Sometimes, we are not able to get the exact things we want in life, but we can discover a viable replacement with which we can be satisfied.  A somewhat trivial example may concern a man who is fixated on buying a new Porsche but doesn’t have the money to make such a purchase.  This man may choose to either buy a used Porsche in good condition or he may end up purchasing a domestic sports car at a lower price.

A more serious example of replacing a missing tile may involve a woman who wanted to be an Olympic gymnast but never made it to the upper echelons of competition.   This woman may choose to open her own gymnastics studio or become a coach to young children.  By doing one of these things, she can still pursue her great passion for the sport even though her initial goal was not reached.

Personal Conclusions

Let’s get back to the personal examples which I mentioned above.  After my trauma following my recent attempt to obtain straight and sleek hair (see the post “Perspective and Appreciation”), I have decided that I need to forget about getting this missing tile.   I am choosing to accept the reality of my hair and to be grateful for what I have.  If I find myself feeling sad about the hair which I do not have, I will focus on the aspects of my appearance with which I am satisfied.  I will reflect upon my positive qualities and be grateful for those blessings instead of thinking about the “missing tile” of perfect hair.

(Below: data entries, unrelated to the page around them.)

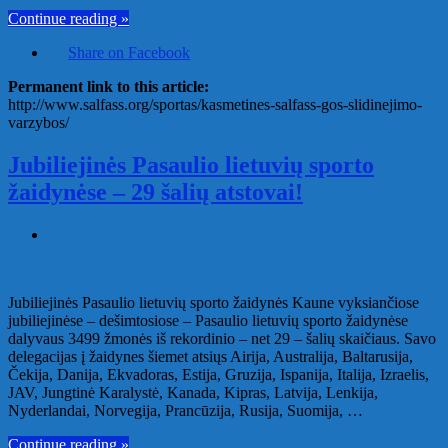
Continue reading »
Share on Facebook
Permanent link to this article:
http://www.salfass.org/sportas/kasmetines-salfass-gos-slidinejimo-
varzybos/
Jubiliejinės Pasaulio lietuvių sporto
žaidynėse – 29 šalių atstovai!
Jubiliejinės Pasaulio lietuvių sporto žaidynės Kaune vyksiančiose
jubiliejinėse – dešimtosiose – Pasaulio lietuvių sporto žaidynėse
dalyvaus 3499 žmonės iš rekordinio – net 29 – šalių skaičiaus. Savo
delegacijas į žaidynes šiemet atsiųs Airija, Australija, Baltarusija,
Čekija, Danija, Ekvadoras, Estija, Gruzija, Ispanija, Italija, Izraelis,
JAV, Jungtinė Karalystė, Kanada, Kipras, Latvija, Lenkija,
Nyderlandai, Norvegija, Prancūzija, Rusija, Suomija, …
Continue reading »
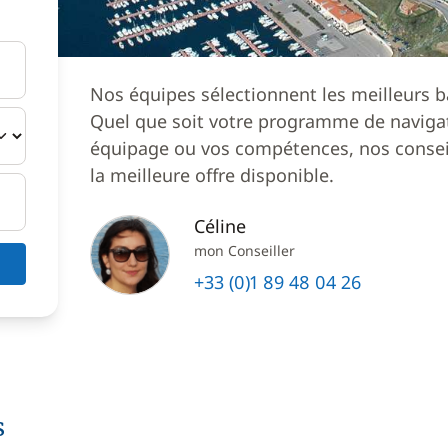
Nos équipes sélectionnent les meilleurs b
Quel que soit votre programme de navigat
équipage ou vos compétences, nos conseil
la meilleure offre disponible.
Céline
mon Conseiller
+33 (0)1 89 48 04 26
s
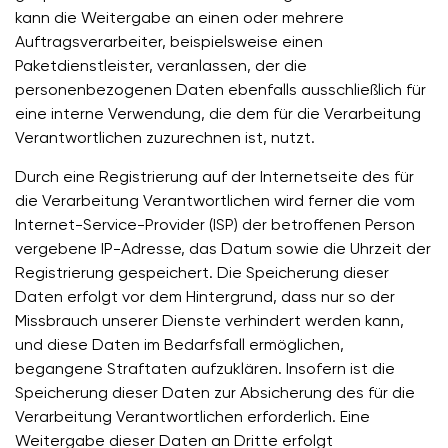
kann die Weitergabe an einen oder mehrere
Auftragsverarbeiter, beispielsweise einen
Paketdienstleister, veranlassen, der die
personenbezogenen Daten ebenfalls ausschließlich für
eine interne Verwendung, die dem für die Verarbeitung
Verantwortlichen zuzurechnen ist, nutzt.
Durch eine Registrierung auf der Internetseite des für
die Verarbeitung Verantwortlichen wird ferner die vom
Internet-Service-Provider (ISP) der betroffenen Person
vergebene IP-Adresse, das Datum sowie die Uhrzeit der
Registrierung gespeichert. Die Speicherung dieser
Daten erfolgt vor dem Hintergrund, dass nur so der
Missbrauch unserer Dienste verhindert werden kann,
und diese Daten im Bedarfsfall ermöglichen,
begangene Straftaten aufzuklären. Insofern ist die
Speicherung dieser Daten zur Absicherung des für die
Verarbeitung Verantwortlichen erforderlich. Eine
Weitergabe dieser Daten an Dritte erfolgt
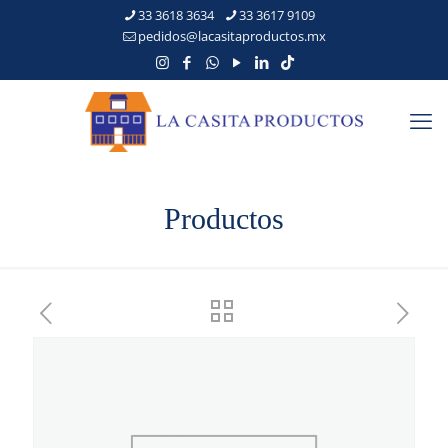
33 3618 3634
33 3617 9109
pedidos@lacasitaproductos.mx
Productos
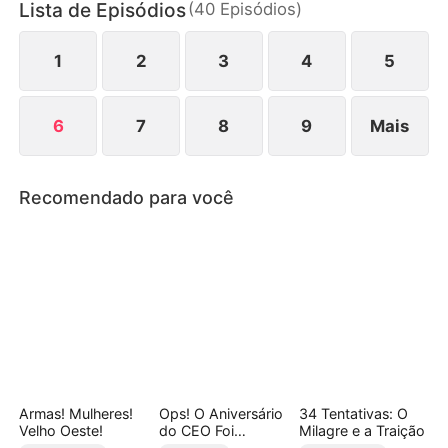
Lista de Episódios
(
40
Episódios
)
Medeiros. Com sua saída, o Grupo Almeida
colapsa, e Danila percebe tarde demais o valor do
homem que perdeu.
1
2
3
4
5
6
7
8
9
Mais
Recomendado para você
Armas! Mulheres!
Ops! O Aniversário
34 Tentativas: O
Velho Oeste!
do CEO Foi
Milagre e a Traição
Arruinado(Dublado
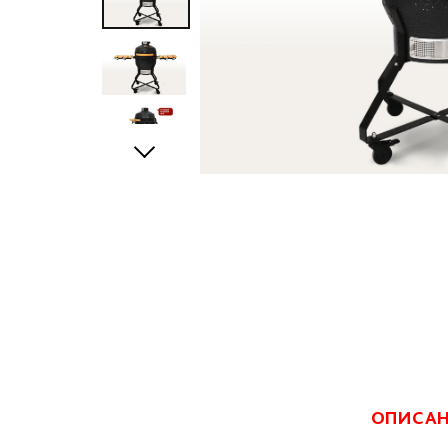
ОПИСА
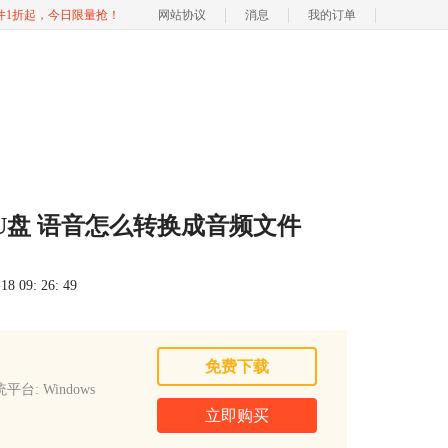
软件1折起，今日限量抢！
网站协议
消息
我的订单
U盘 语音怎么转换成音频文件
 09: 26: 49
免费下载
平台: Windows
立即购买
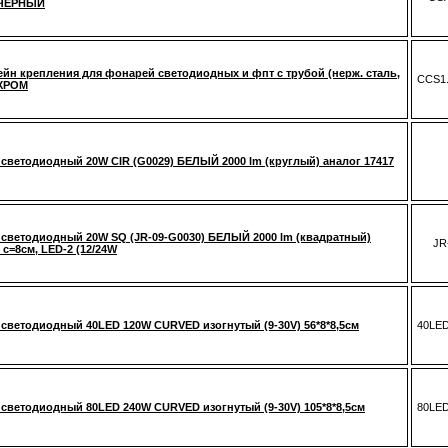
 ЧЕРНЫЙ
йн крепления для фонарей светодиодных и фпт с трубой (нерж. сталь,
CCS1
 ХРОМ
светодиодный 20W CIR (G0029) БЕЛЫЙ 2000 lm (круглый) аналог 17417
светодиодный 20W SQ (JR-09-G0030) БЕЛЫЙ 2000 lm (квадратный)
JR
 c=8см, LED-2 (12/24W
светодиодный 40LED 120W CURVED изогнутый (9-30V) 56*8*8,5см
40LE
светодиодный 80LED 240W CURVED изогнутый (9-30V) 105*8*8,5см
80LE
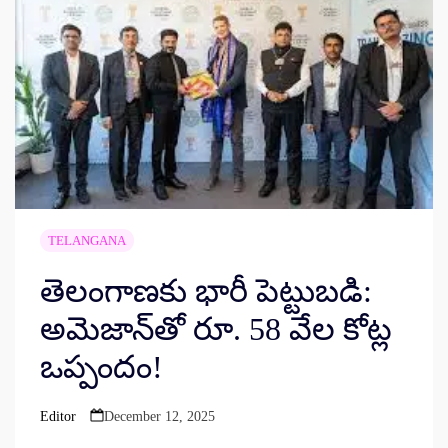
TELANGANA
తెలంగాణకు భారీ పెట్టుబడి:
అమెజాన్‌తో రూ. 58 వేల కోట్ల
ఒప్పందం!
Editor
December 12, 2025
Posted
by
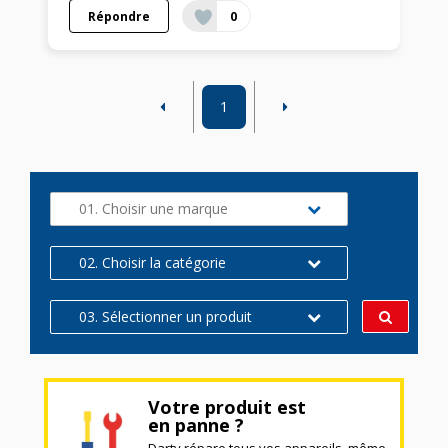
Répondre
0
1
01. Choisir une marque
02. Choisir la catégorie
03. Sélectionner un produit
Votre produit est
en panne ?
Darty répare tous vos appareils, même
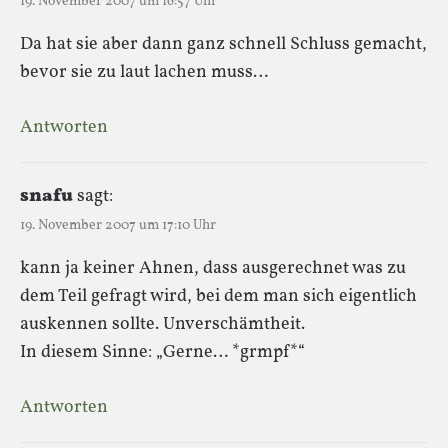
19. November 2007 um 16:57 Uhr
Da hat sie aber dann ganz schnell Schluss gemacht,
bevor sie zu laut lachen muss…
Antworten
snafu
sagt:
19. November 2007 um 17:10 Uhr
kann ja keiner Ahnen, dass ausgerechnet was zu
dem Teil gefragt wird, bei dem man sich eigentlich
auskennen sollte. Unverschämtheit.
In diesem Sinne: „Gerne… *grmpf*“
Antworten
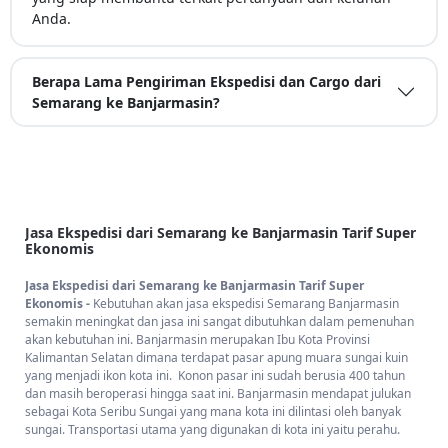
Anda.
Berapa Lama Pengiriman Ekspedisi dan Cargo dari
Semarang ke Banjarmasin?
Jasa Ekspedisi dari Semarang ke Banjarmasin Tarif Super
Ekonomis
Jasa Ekspedisi dari Semarang ke Banjarmasin Tarif Super
Ekonomis -
Kebutuhan akan jasa ekspedisi Semarang Banjarmasin
semakin meningkat dan jasa ini sangat dibutuhkan dalam pemenuhan
akan kebutuhan ini. Banjarmasin merupakan Ibu Kota Provinsi
Kalimantan Selatan dimana terdapat pasar apung muara sungai kuin
yang menjadi ikon kota ini. Konon pasar ini sudah berusia 400 tahun
dan masih beroperasi hingga saat ini. Banjarmasin mendapat julukan
sebagai Kota Seribu Sungai yang mana kota ini dilintasi oleh banyak
sungai. Transportasi utama yang digunakan di kota ini yaitu perahu.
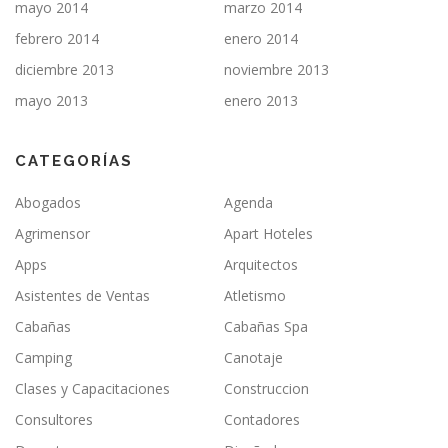
mayo 2014
marzo 2014
febrero 2014
enero 2014
diciembre 2013
noviembre 2013
mayo 2013
enero 2013
CATEGORÍAS
Abogados
Agenda
Agrimensor
Apart Hoteles
Apps
Arquitectos
Asistentes de Ventas
Atletismo
Cabañas
Cabañas Spa
Camping
Canotaje
Clases y Capacitaciones
Construccion
Consultores
Contadores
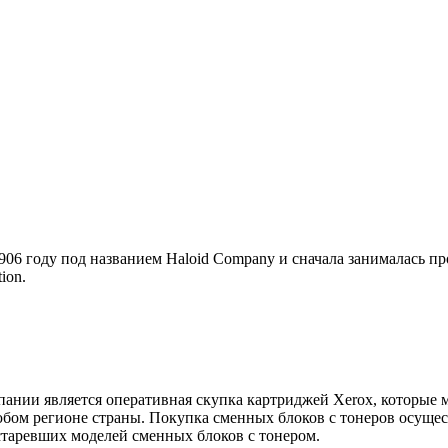
906 году под названием Haloid Company и сначала занималась п
ion.
нии является оперативная скупка картриджей Xerox, которые м
бом регионе страны. Покупка сменных блоков с тонеров осущес
таревших моделей сменных блоков с тонером.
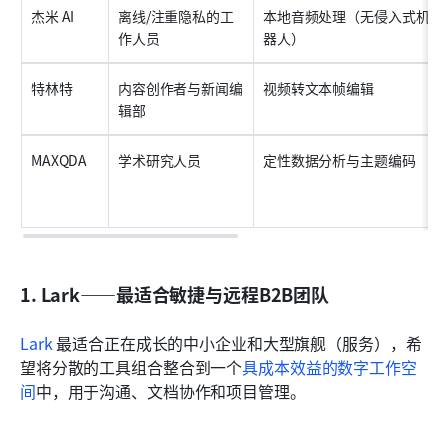
杰米 AI
离线/注重隐私的工
本地音频处理（无侵入式机
作人员
器人）
特林特
内容创作者与新闻编
视频转文本帧编辑
辑部
MAXQDA
学术研究人员
定性数据分析与主题编码
1. Lark——最适合敏捷与远程B2B团队
Lark
 最适合正在成长的中小企业和大型旗舰（服务），希
望将分散的工具组合整合到一个
具成本效益的数字工作空
间
中，用于沟通、文档协作和项目管理。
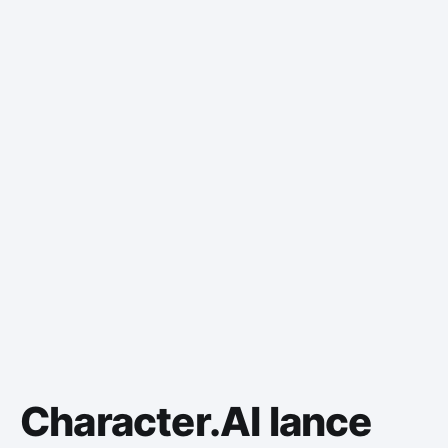
Character.AI lance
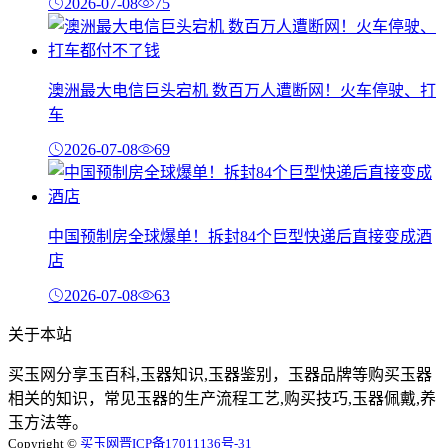
2026-07-08
75
澳洲最大电信巨头宕机 数百万人遭断网！火车停驶、打
车
2026-07-08
69
中国预制房全球爆单！拆封84个巨型快递后直接变成酒
店
2026-07-08
63
关于本站
买玉网分享玉百科,玉器知识,玉器鉴别，玉器品牌等购买玉器
相关的知识，常见玉器的生产流程工艺,购买技巧,玉器佩戴,养
玉方法等。
Copyright ©
买玉网
晋ICP备17011136号-31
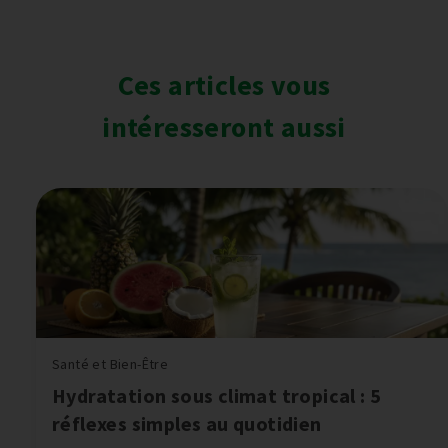
Ces articles vous
intéresseront aussi
Santé et Bien-Être
Hydratation sous climat tropical : 5
réflexes simples au quotidien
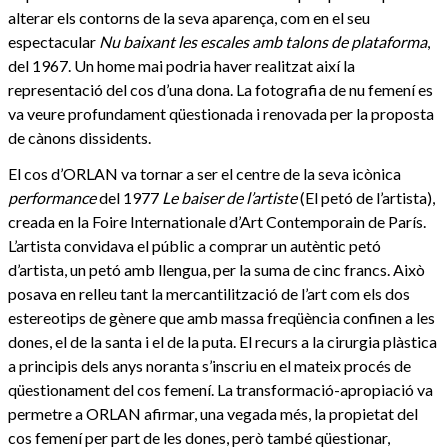
alterar els contorns de la seva aparença, com en el seu
espectacular
Nu baixant les escales amb talons de plataforma
,
del 1967. Un home mai podria haver realitzat així la
representació del cos d’una dona. La fotografia de nu femení es
va veure profundament qüestionada i renovada per la proposta
de cànons dissidents.
El cos d’ORLAN va tornar a ser el centre de la seva icònica
performance
del 1977
Le baiser de l’artiste
(El petó de l’artista),
creada en la Foire Internationale d’Art Contemporain de París.
L’artista convidava el públic a comprar un autèntic petó
d’artista, un petó amb llengua, per la suma de cinc francs. Això
posava en relleu tant la mercantilització de l’art com els dos
estereotips de gènere que amb massa freqüència confinen a les
dones, el de la santa i el de la puta. El recurs a la cirurgia plàstica
a principis dels anys noranta s’inscriu en el mateix procés de
qüestionament del cos femení. La transformació-apropiació va
permetre a ORLAN afirmar, una vegada més, la propietat del
cos femení per part de les dones, però també qüestionar,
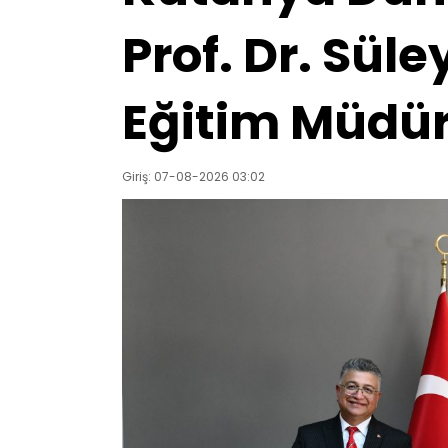
Prof. Dr. Süle
Eğitim Müdürü
Giriş: 07-08-2026 03:02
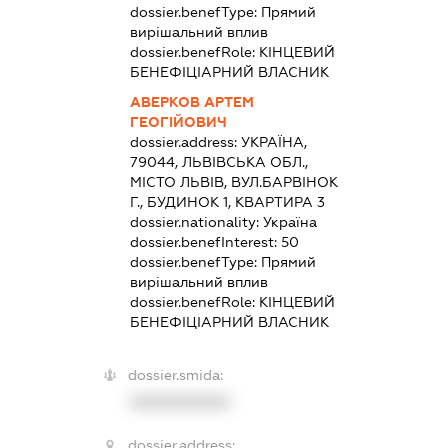
dossier.benefType:
Прямий
вирішальний вплив
dossier.benefRole:
КІНЦЕВИЙ
БЕНЕФІЦІАРНИЙ ВЛАСНИК
АВЕРКОВ АРТЕМ
ГЕОГІЙОВИЧ
dossier.address:
УКРАЇНА,
79044, ЛЬВІВСЬКА ОБЛ.,
МІСТО ЛЬВІВ, ВУЛ.БАРВІНОК
Г., БУДИНОК 1, КВАРТИРА 3
dossier.nationality:
Україна
dossier.benefInterest:
50
dossier.benefType:
Прямий
вирішальний вплив
dossier.benefRole:
КІНЦЕВИЙ
БЕНЕФІЦІАРНИЙ ВЛАСНИК
dossier.smida:
XXXXXXXXXX
dossier.address:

The same is true for my thighs.  I have done all I am willing to do to make them slim and muscular.  I work out regularly and I eat well, but my thighs have not assumed the desired shape.  Since I am unwilling to pursue liposuction or extreme diet or exercise measures, I feel I need to forget the “tile” of perfect thighs.  I choose to focus on the fact that my legs are strong and effectively carry me through life.  I also choose clothing which puts less emphasis on my thighs and more emphasis on the body parts which I more readily embrace.

Self-acceptance and gratitude are key in terms of dealing with “missing tile syndrome.”   Be grateful for your blessings in life and put your focus there.  Work on accepting yourself and your life as they are, and stop lamenting your supposed “flaws” to the detriment of your happiness and inner peace.   Although I know these topics will continue to surface as I proceed with my “healing project,” I will close with the ever famous and always powerful Serenity Prayer:

God grant me the serenity to accept the things I cannot change; the courage to change the things I can; and the wisdom to know the difference.

May we all live in peace and serenity and embrace our life challenges with courage and wisdom!